Less-Than-Lethal Protection Options
Note to readers: this article describes weapons that are not designed or intended to kill, but that does not mean it is impossible for them to be used to take a life. Hence the term “less-than-lethal,” not “non-lethal.” Also, before purchasing or even making any weapon, check with local authorities to ensure they are permitted in the specific jurisdiction where they might be housed or used.
Most of us have probably said at one time or another that if someone ever tried to harm us or our loved ones, we would take their life, no questions asked. But the reality of taking the life of another living being is very different… just ask any veteran tortured by PTSD.
Your true goal is to protect yourself, loved ones and property, which means stopping the criminal without necessarily taking their life. And for that, there are plenty of personal protection options.
(TacticalNews.com) – This category includes both pepper spray (a.k.a. OC-spray) and tear gas (a.k.a. CS-gas). They are not the same thing and each one affects the body differently. The general idea for either spray is to disperse a cloud of particulates that will affect an attacker’s ability to see and breathe and, therefore, hinder them in their ability to carry out an assault.
One thing to note about these types of weapons is that they are best used outside. Why? Because when those particles become airborne, they also have the potential to affect you because they are in a contained area. The spray could even be pulled through your heating and cooling system which would spread it to every room in your home.
Outside, the particles are more likely to be carried away from you and dispersed into the air, where they eventually become diluted by the atmosphere itself. In either scenario, chemical sprays can deter an attacker. Keep in mind that they also have the ability to temporarily impair you and others around you as well.
Electric shock weapons are used to disrupt the body’s nervous system long enough to incapacitate the assailant. There are two different types, with plenty of variety within them.

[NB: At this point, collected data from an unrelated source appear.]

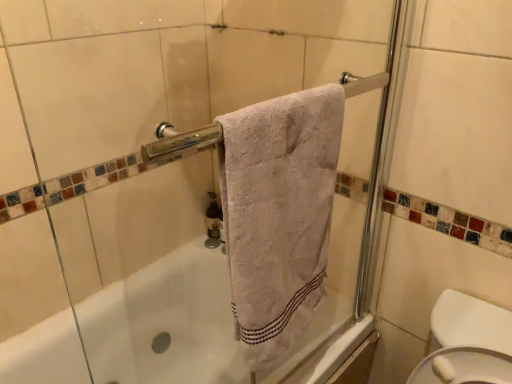 Question: From the image's perspective, is white textured towel at center positioned above or below matte brown soap dispenser at center?

Choices:
 (A) below
 (B) above

Answer: (B)

Question: Considering their positions, is white textured towel at center located in front of or behind matte brown soap dispenser at center?

Choices:
 (A) front
 (B) behind

Answer: (A)

Question: In terms of height, does white textured towel at center look taller or shorter compared to matte brown soap dispenser at center?

Choices:
 (A) short
 (B) tall

Answer: (B)

Question: Is matte brown soap dispenser at center in front of or behind white textured towel at center in the image?

Choices:
 (A) behind
 (B) front

Answer: (A)

Question: Based on their sizes in the image, would you say matte brown soap dispenser at center is bigger or smaller than white textured towel at center?

Choices:
 (A) big
 (B) small

Answer: (B)

Question: Considering the positions of matte brown soap dispenser at center and white textured towel at center in the image, is matte brown soap dispenser at center taller or shorter than white textured towel at center?

Choices:
 (A) tall
 (B) short

Answer: (B)

Question: Which is correct: matte brown soap dispenser at center is inside white textured towel at center, or outside of it?

Choices:
 (A) inside
 (B) outside

Answer: (B) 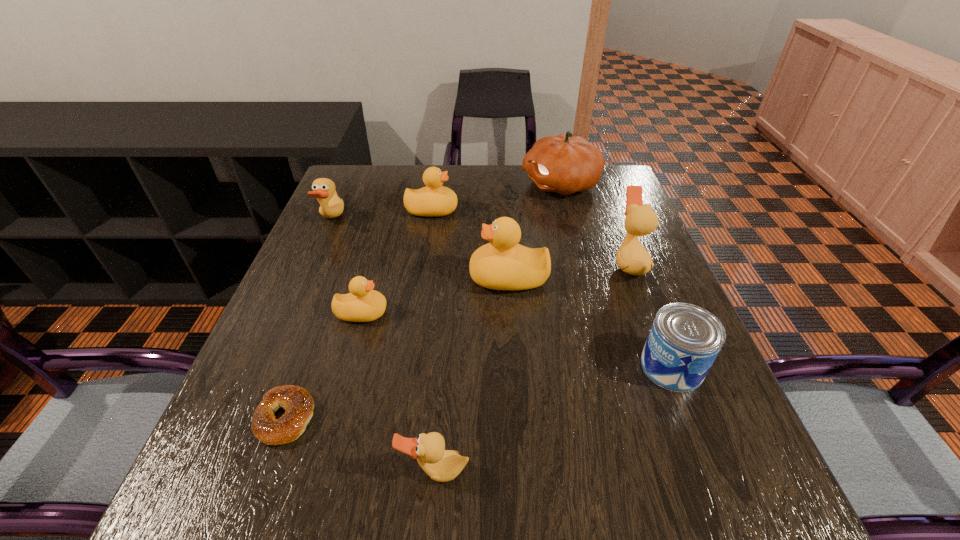 The height and width of the screenshot is (540, 960). I want to click on vacant space at the near edge of the desktop, so click(634, 518).

At what (x,y) coordinates should I click in order to perform the action: click on vacant space at the left edge. Please return your answer as a coordinate pair (x, y). Image resolution: width=960 pixels, height=540 pixels. Looking at the image, I should click on (323, 279).

This screenshot has width=960, height=540. What are the coordinates of `vacant area at the right edge` in the screenshot? It's located at (627, 329).

At what (x,y) coordinates should I click in order to perform the action: click on free space at the near left corner of the desktop. Please return your answer as a coordinate pair (x, y). The image size is (960, 540). Looking at the image, I should click on (228, 483).

At what (x,y) coordinates should I click in order to perform the action: click on vacant region between the can and the brown bagel. Please return your answer as a coordinate pair (x, y). Image resolution: width=960 pixels, height=540 pixels. Looking at the image, I should click on (479, 392).

Where is `blank region between the second farthest yellow duck and the second biggest yellow duck`? This screenshot has width=960, height=540. blank region between the second farthest yellow duck and the second biggest yellow duck is located at coordinates (470, 244).

Identify the location of unoccupied area between the second nearest yellow duck and the brown bagel. (397, 348).

I want to click on vacant space that's between the bagel and the pumpkin, so click(x=423, y=301).

Find the location of `vacant space that's between the rightmost duck and the biggest yellow duck`. vacant space that's between the rightmost duck and the biggest yellow duck is located at coordinates (568, 271).

Where is `free area in between the pumpkin and the second tan duck from left to right`? The image size is (960, 540). free area in between the pumpkin and the second tan duck from left to right is located at coordinates (497, 328). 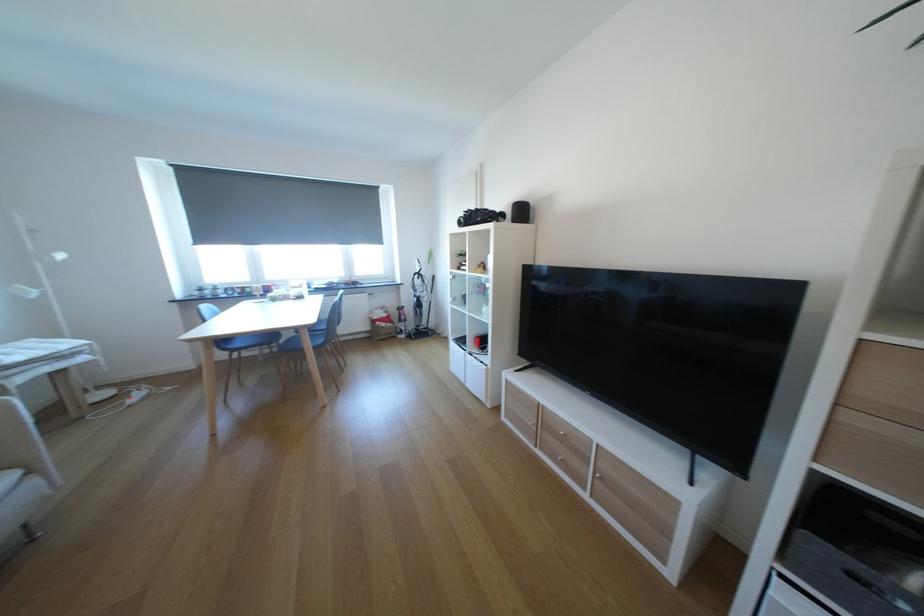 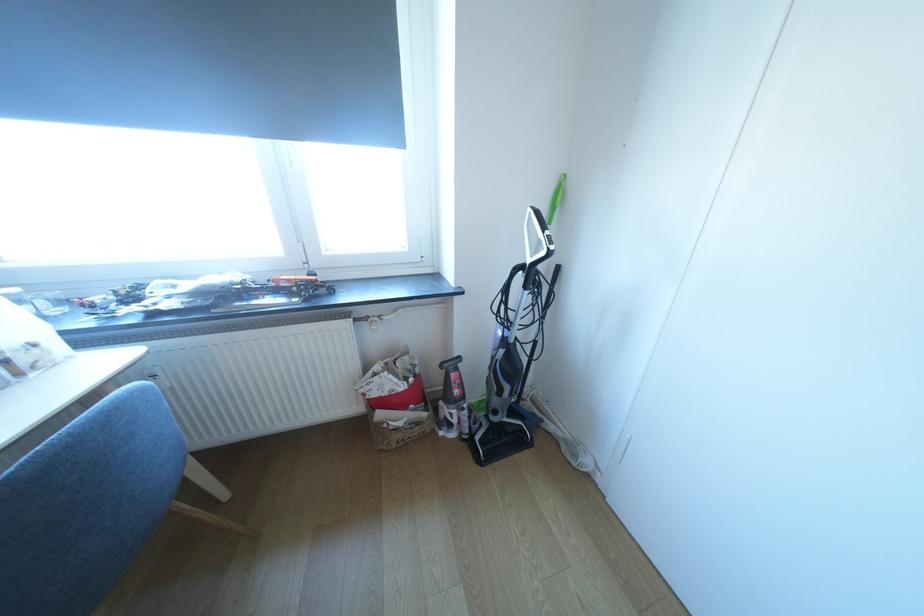 Question: What movement of the cameraman would produce the second image?

Choices:
 (A) Left
 (B) Right
 (C) Forward
 (D) Backward

Answer: (C) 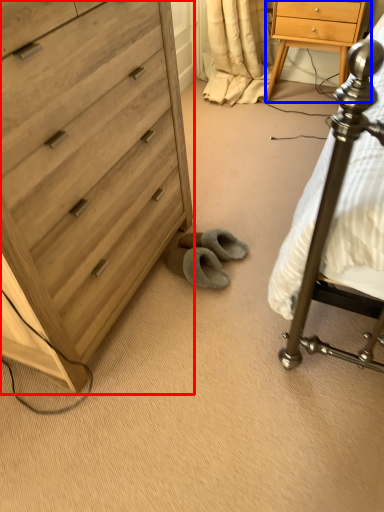 Question: Which object is further to the camera taking this photo, chest of drawers (highlighted by a red box) or nightstand (highlighted by a blue box)?

Choices:
 (A) chest of drawers
 (B) nightstand

Answer: (B) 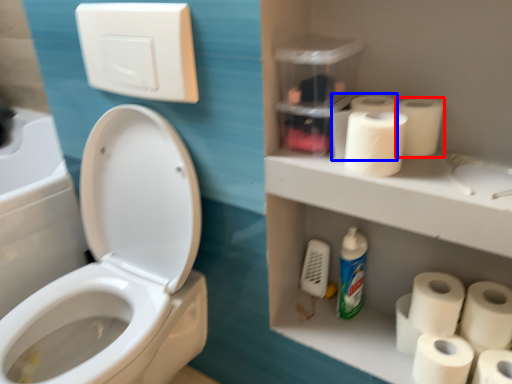 Question: Which of the following is the farthest to the observer, toilet paper (highlighted by a red box) or paper towel (highlighted by a blue box)?

Choices:
 (A) toilet paper
 (B) paper towel

Answer: (B) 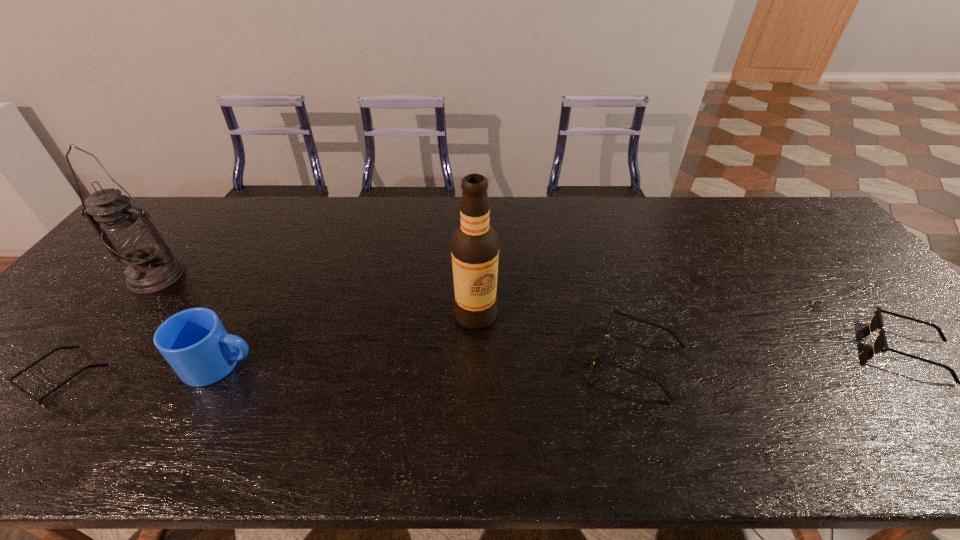 Choose which object is the nearest neighbor to the alcohol. Please provide its 2D coordinates. Your answer should be formatted as a tuple, i.e. [(x, y)], where the tuple contains the x and y coordinates of a point satisfying the conditions above.

[(661, 385)]

Find the location of `object that ranks as the fourth closest to the fifth object from left to right`. object that ranks as the fourth closest to the fifth object from left to right is located at coordinates (127, 233).

What are the coordinates of `the closest sunglasses relative to the leftmost sunglasses` in the screenshot? It's located at (661, 385).

Locate an element on the screen. the second closest sunglasses to the oil lamp is located at coordinates (661, 385).

Image resolution: width=960 pixels, height=540 pixels. What are the coordinates of `blank space that satisfies the following two spatial constraints: 1. on the label of the third object from right to left; 2. on the side of the third tallest object with the handle` in the screenshot? It's located at (475, 364). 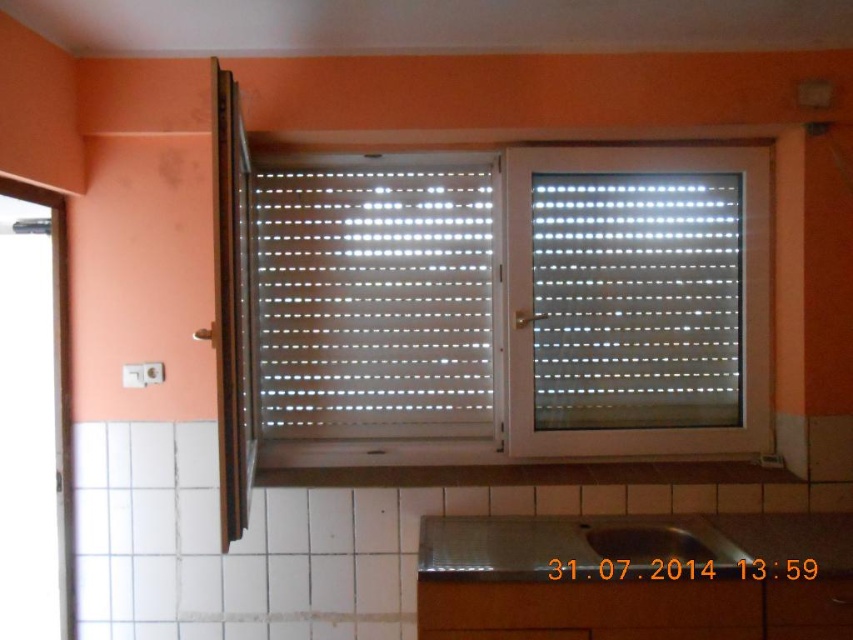 Question: Can you confirm if white plastic blind at center is positioned above white plastic blinds at center?

Choices:
 (A) no
 (B) yes

Answer: (B)

Question: Does white plastic blinds at center have a smaller size compared to stainless steel sink at lower center?

Choices:
 (A) yes
 (B) no

Answer: (A)

Question: Is white plastic blind at center to the left of white plastic blinds at center from the viewer's perspective?

Choices:
 (A) no
 (B) yes

Answer: (B)

Question: Which point is closer to the camera?

Choices:
 (A) white plastic blind at center
 (B) white plastic blinds at center

Answer: (A)

Question: Which object is closer to the camera taking this photo?

Choices:
 (A) white plastic blinds at center
 (B) matte stainless steel sink at lower center
 (C) white plastic blind at center
 (D) stainless steel sink at lower center

Answer: (D)

Question: Which of the following is the farthest from the observer?

Choices:
 (A) (741, 192)
 (B) (373, 378)
 (C) (788, 561)

Answer: (B) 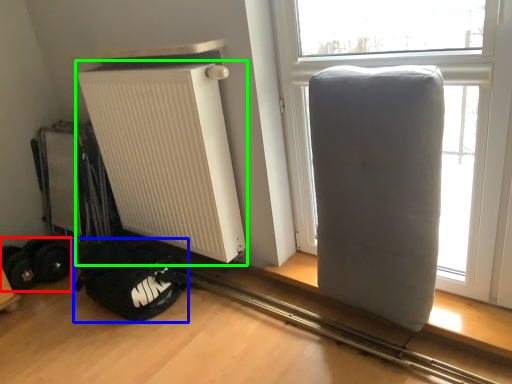 Question: Estimate the real-world distances between objects in this image. Which object is closer to wheel (highlighted by a red box), sleeping bag (highlighted by a blue box) or radiator (highlighted by a green box)?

While the term “taser” is actually a trademarked name, it’s also used to describe any weapon that delivers an electrical shock via probes that are launched from the weapon itself. Stun guns are weapons that have probes on them which must make contact with the body in order to deliver an electrical shock.
- Long distances (sometimes up to 30 ft.): Any form of taser that will shoot probes. Commonly used by law enforcement to detain criminals who might try to flee or even attack while running toward them.
- Short distances: Batons/clubs would technically be classified as stun guns since the weapon itself needs to make contact with the person for the probes to work. These work best when the assailant is within striking distance, but not within arm’s reach.
- Close range: Any type of stun gun that isn’t a baton and is designed for assailants within arm’s reach that require the actual weapon to make contact with them. From small, lipstick size devices to charged “brass knuckles” there is a seemingly endless list of options when it comes to these weapons. And even if you aren’t confident with hand to hand combat, keeping one of these on your person in locales where it is legal to do so could provide your last line of defense when it comes to stopping an attacker.
The overall idea is to cause random muscle spasm to temporarily deprive the target control over their body movements. Unlike chemical sprays, these weapons pose no risk to you unless the assailant gains control of them or you misuse them.
To that end, the less well-versed you are in close quarters combat, the more range your weapon should have. For example, a 110 lb. woman with no self-defense training is better off with the pistol-like version because she has a higher risk of someone being able to disarm her. Since she can effectively use a taser before the assailant is ever within arms reach, she’s more likely to successfully evade the attack.
As the name suggests, this involves shooting or launching something at a threat from a fair distance. Something as simple as a slingshot can be effective with practice. On the other end of the spectrum, there are alternative-loaded shotgun shells that use salt, beanbags, or rubber balls to deter assailants.
Even paintball guns can be used for a limited form of defense, depending on what they are loaded with. A standard paintball stings on contact and can leave a welt but is unlikely to stop a determined attacker… It’s really the ammunition itself that makes the difference here. A quick internet search will turn up several places selling balls that, instead of paint, are filled with powdered pepper. These burst on contact – but, rather than a splash of vivid yellow, a cloud of hot pepper dust explodes and is inhaled by the adversary.
Even a bow and arrow can be non-lethal while still stopping an assailant in their tracks. Nothing quite says “Whoa there buddy, let me slow you down real quick” like an arrow in the thigh.
Choose Your Weapon
When it comes to the weapons you use, there isn’t a one-size-fits-all answer. Evaluate your strengths as well as your weaknesses. Choose weapons that put your strengths to use and don’t rely on your weaknesses. Most importantly, practice, practice, practice. Then practice some more.
While nobody wants trouble, it can pop up anytime, anywhere, and being prepared is vital. Whether it’s a mugger or a mob after a disaster, natural or manmade, there are tools available to protect oneself while limiting the risk of taking a life. After all, even professionals in the military and police forces can succumb to heavy guilt after the death of an assailant on their watch. This way, another’s stupidity doesn’t become a life-long burden to a potential victim.